Two problems commonly occur with synchronization nodes:
WAIT appears in logs for an extended period
The scheduling system has issued the synchronization node, but the resource group for Data Integration doesn't have enough capacity — the node is waiting for resources.
For example, an exclusive resource group for Data Integration with 4 vCPUs and 8 GiB of memory supports up to eight parallel threads. If three synchronization nodes each configured with three parallel threads are assigned to this resource group, and two nodes run in parallel (using six threads), only two threads remain. The third node enters the WAIT state until threads free up.

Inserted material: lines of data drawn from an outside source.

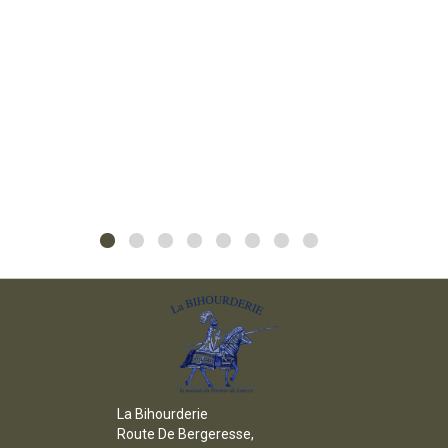
La Bihourderie
Route De Bergeresse,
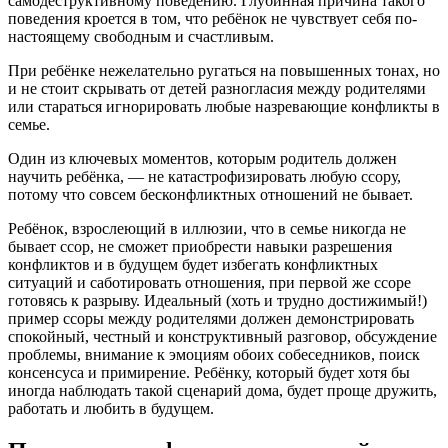
самодеструктивному поведению. Глубинная причина такого
поведения кроется в том, что ребёнок не чувствует себя по-
настоящему свободным и счастливым.
При ребёнке нежелательно ругаться на повышенных тонах, но
и не стоит скрывать от детей разногласия между родителями
или стараться игнорировать любые назревающие конфликты в
семье.
Один из ключевых моментов, которым родитель должен
научить ребёнка, — не катастрофизировать любую ссору,
потому что совсем бесконфликтных отношений не бывает.
Ребёнок, взрослеющий в иллюзии, что в семье никогда не
бывает ссор, не сможет приобрести навыки разрешения
конфликтов и в будущем будет избегать конфликтных
ситуаций и саботировать отношения, при первой же ссоре
готовясь к разрыву. Идеальный (хоть и трудно достижимый!)
пример ссоры между родителями должен демонстрировать
спокойный, честный и конструктивный разговор, обсуждение
проблемы, внимание к эмоциям обоих собеседников, поиск
консенсуса и примирение. Ребёнку, который будет хотя бы
иногда наблюдать такой сценарий дома, будет проще дружить,
работать и любить в будущем.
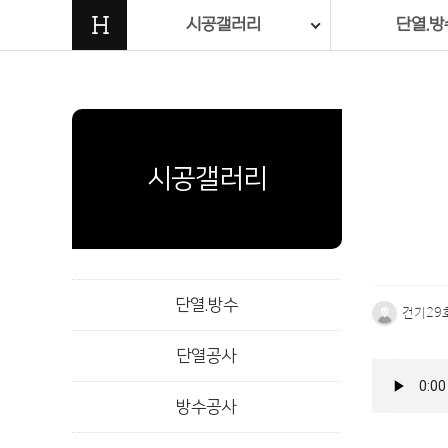
H
시공갤러리
단열.방
시공갤러리
단열.방수
건기29
단열공사
본문
방수공사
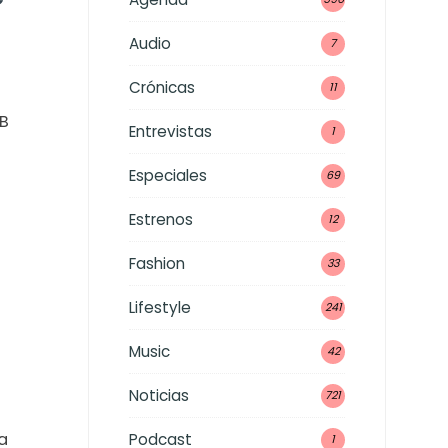
Audio
7
Crónicas
11
2B
Entrevistas
1
Especiales
69
Estrenos
12
Fashion
33
Lifestyle
241
Music
42
Noticias
721
a
Podcast
1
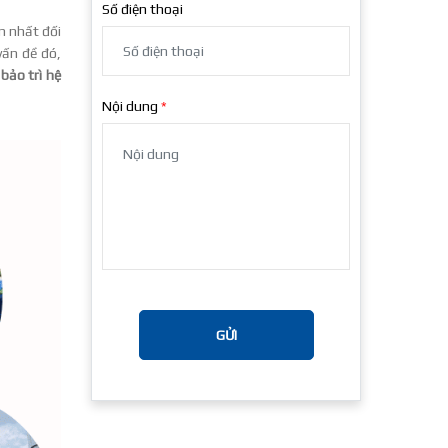
Số điện thoại
n nhất đối
vấn đề đó,
 bảo trì hệ
Nội dung
GỬI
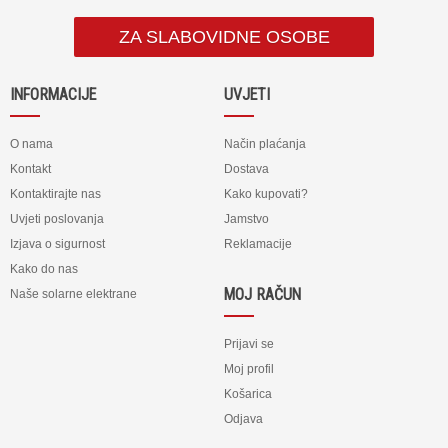
ZA SLABOVIDNE OSOBE
INFORMACIJE
UVJETI
O nama
Način plaćanja
Kontakt
Dostava
Kontaktirajte nas
Kako kupovati?
Uvjeti poslovanja
Jamstvo
Izjava o sigurnost
Reklamacije
Kako do nas
MOJ RAČUN
Naše solarne elektrane
Prijavi se
Moj profil
Košarica
Odjava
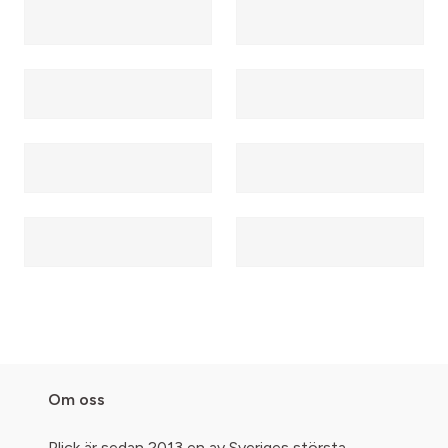
Om oss
Plick är sedan 2013 en av Sveriges största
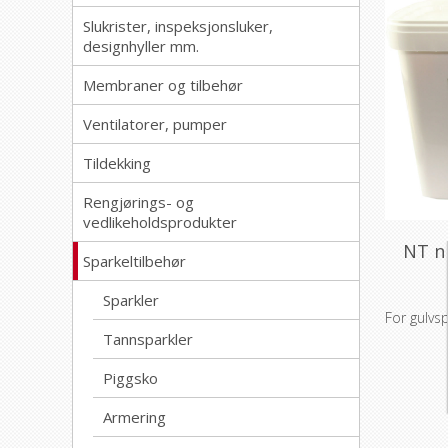
Slukrister, inspeksjonsluker,
designhyller mm.
Membraner og tilbehør
Ventilatorer, pumper
Tildekking
Rengjørings- og
vedlikeholdsprodukter
NT n
Sparkeltilbehør
Sparkler
For gulvsp
Tannsparkler
Piggsko
Armering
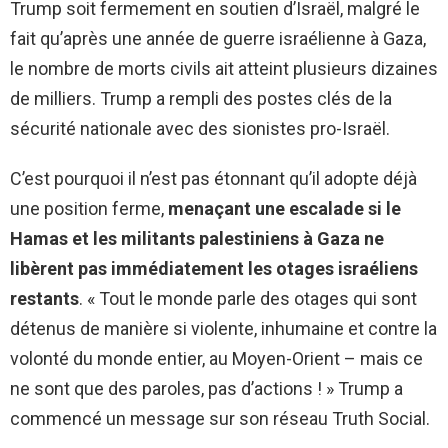
Trump soit fermement en soutien d’Israël, malgré le
fait qu’après une année de guerre israélienne à Gaza,
le nombre de morts civils ait atteint plusieurs dizaines
de milliers. Trump a rempli des postes clés de la
sécurité nationale avec des sionistes pro-Israël.
C’est pourquoi il n’est pas étonnant qu’il adopte déjà
une position ferme,
menaçant une escalade si le
Hamas et les militants palestiniens à Gaza ne
libèrent pas immédiatement les otages israéliens
restants
. « Tout le monde parle des otages qui sont
détenus de manière si violente, inhumaine et contre la
volonté du monde entier, au Moyen-Orient – mais ce
ne sont que des paroles, pas d’actions ! » Trump a
commencé un message sur son réseau Truth Social.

To see which instances are running on the resource group and how much capacity each is using, go to the Data Integration tab in the Execution step on the Running Details tab.
Each synchronization node holds one scheduling resource slot. If a synchronization node is stuck for a long time, it can block other nodes from running.
If resource usage appears high but no nodes are actually running — or the node count hasn't reached the limit but your node still can't start — join the DataWorks DingTalk group by scanning the QR code below or using the application link to contact support.

The maximum parallel threads for an exclusive resource group for Data Integration depend on its specifications. See Exclusive resource groups for Data Integration.
Data synchronization fails
If a synchronization node fails, read the error message and check the relevant plug-in documentation to identify the cause. See FAQ about network connectivity and operations on resource groups.
View monitoring details
For instances with monitoring rules or baselines configured, go to the Intelligent Diagnosis page of the instance and click View Details next to the prompt message on the Running Details tab. The General, Impact baseline, and Historical instance tabs show the monitoring rules and baselines associated with the instance and their current status.
Monitoring details are only visible when monitoring rules have been configured. See View alert information.